For me it all started with French cuffs. I despise them. I hate the look, hate the extra work to put them on, and, honestly, have always hated the tuxedos that are wrapped around those useless wrist-decorations.
At best, “formal wear” is a form of self-congratulation: “Look at me! I’m rich enough to afford, and “classy” enough to be invited to an event at which I must wear, this pathetic approximation of the sheath God gave to penguins.”
Studs, bow ties, suspenders, pants with a silk stripe down the legs — how glad I am to know I will never wear any of that crap again.
Just as I was happy to avoid restaurants which demanded that I wear a jacket. The best eateries in the world, 3-star joints in France, don’t require jackets. They, in fact, will often allow a well-behaved dog to accompany its owner to the table.
Behavior, not costume, is what they care about. The quality of the meal counts; the décor of the diners does not. And if someone else in the room develops dyspepsia on account of my tee-shirt, let him or her chew on it like any other bovine ruminant.

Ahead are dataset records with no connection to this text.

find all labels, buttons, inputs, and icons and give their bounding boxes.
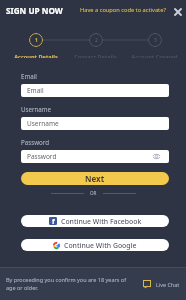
button[interactable]: 1 (6, 20, 66, 58)
staticText: 2 (95, 37, 98, 44)
staticText: age or older. (6, 284, 39, 291)
button[interactable]: Next (21, 172, 169, 185)
staticText: Password (27, 152, 152, 161)
button[interactable]: f (21, 215, 169, 227)
staticText: Next (85, 173, 105, 184)
button[interactable]: Email (21, 84, 169, 97)
staticText: 1 (35, 37, 38, 44)
staticText: Contact Details (74, 53, 117, 58)
staticText: Password (21, 138, 49, 146)
staticText: Email (27, 86, 165, 95)
button[interactable]: Username (21, 117, 169, 130)
button[interactable]: Show password (152, 152, 161, 161)
staticText: Username (27, 119, 165, 128)
staticText: By proceeding you confirm you are 18 yea… (6, 276, 127, 283)
staticText: Live Chat (156, 281, 180, 288)
staticText: SIGN UP NOW (6, 5, 63, 16)
button[interactable]: Password (21, 150, 169, 163)
button[interactable]: Have a coupon code to activate? (78, 4, 168, 16)
staticText: Have a coupon code to activate? (80, 6, 166, 14)
staticText: 3 (154, 37, 157, 44)
button[interactable]: 2 (66, 20, 125, 58)
button[interactable]: Close (172, 6, 184, 18)
staticText: Continue With Facebook (61, 217, 142, 226)
staticText: Continue With Google (64, 241, 137, 250)
staticText: OR (90, 190, 97, 196)
staticText: Account Details (14, 53, 58, 58)
staticText: Email (21, 72, 37, 80)
staticText: Username (21, 105, 52, 113)
button[interactable]: Live Chat (143, 280, 180, 288)
button[interactable]: Continue With Google (21, 239, 169, 251)
button[interactable]: 3 (125, 20, 184, 58)
staticText: f (52, 217, 55, 225)
staticText: Account Created (131, 53, 178, 58)
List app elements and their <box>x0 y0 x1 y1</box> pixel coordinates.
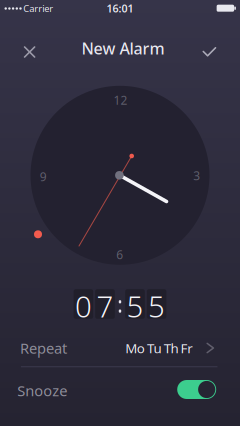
staticText: 5 <box>126 286 144 326</box>
staticText: 6 <box>116 246 123 262</box>
staticText: New Alarm <box>82 38 164 59</box>
staticText: Repeat <box>20 338 67 358</box>
button[interactable]: Repeat <box>0 330 240 366</box>
staticText: 3 <box>193 168 200 183</box>
staticText: Carrier <box>23 2 53 15</box>
staticText: 7 <box>96 286 114 326</box>
button[interactable]: Snooze <box>177 380 216 399</box>
button[interactable]: Save <box>196 38 224 66</box>
staticText: Mo Tu Th Fr <box>125 339 193 357</box>
staticText: 9 <box>40 168 47 184</box>
staticText: Snooze <box>17 381 67 400</box>
staticText: 0 <box>75 286 92 326</box>
staticText: 16:01 <box>106 1 134 16</box>
staticText: 5 <box>148 286 165 326</box>
button[interactable]: Close <box>16 38 44 66</box>
staticText: 12 <box>114 92 128 108</box>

When I lived and worked in New York City, I liked going to the White House Correspondents dinner. It was, for me, a rare chance to mix with the largest single-room collection of colleagues, many of whom I treasured as friends, some of whom I aspired to meet or even just to gawk at. Also to gawk at were movie stars and heavy-weight political guests.
Then I moved to Washington and was pressured to be, not an out-of-towner guest, but a celebrity-recruiting host. I was miserable at it. Basically, I don’t know any celebrities, or at least not in the way of, “wanna have dinner together?” My practice was to keep a membrane of distance from my subjects, so if I had to do a “bad news story” about them, I wouldn’t feel like I was betraying a friend.
The people I would want to add to my party at such a professional-social occasion, real friends, were not the sort of “one names” my DC employers had in mind for their table. So, it was probably the most positive aspect to “being retired” by my industry that I never had to go to a Correspondents’ Dinner again.
Another aspect of my social disconnection that left me happy was that I was never invited to a celebrity “roast.” I don’t like gratuitous confrontation (actually, it is one of the weakest points of my character that I avoid almost all forms of confrontation, except when journalistically required). “Insult comedy,” it has always seemed to me, isn’t comic, and I take little pleasure in spew for its own sake.
So, as what had always been a questionable event because of its pressurized suck-up invitations and faux-bonhomie among people who only like the others in the room if they can use them became intolerable as comic presentations became more and more recognizable as “roasts.”
Dogs dining with cats, or cobras co-feeding with mongeese does not occur in nature. Neither should annual “social events” in which journalists grin at people whose relationships with them are strictly transactional.
Those who do have genuine friendships with people who they cover should enjoy them. In private. And real friends don’t publicly “roast” one another, however ruthlessly they apply the humor-needle one-on-one.
There is a hateful one-upmanship to French cuffs. I have something at the end of my arms to display; you don’t even have sleeves. Even though there is usually some obligatory needling of journalists in the White House Correspondents’ Dinner monologue, everyone knows the deepest punctures will wound their guests.
Snotty is as snotty does. Wipe that on your French cuffs.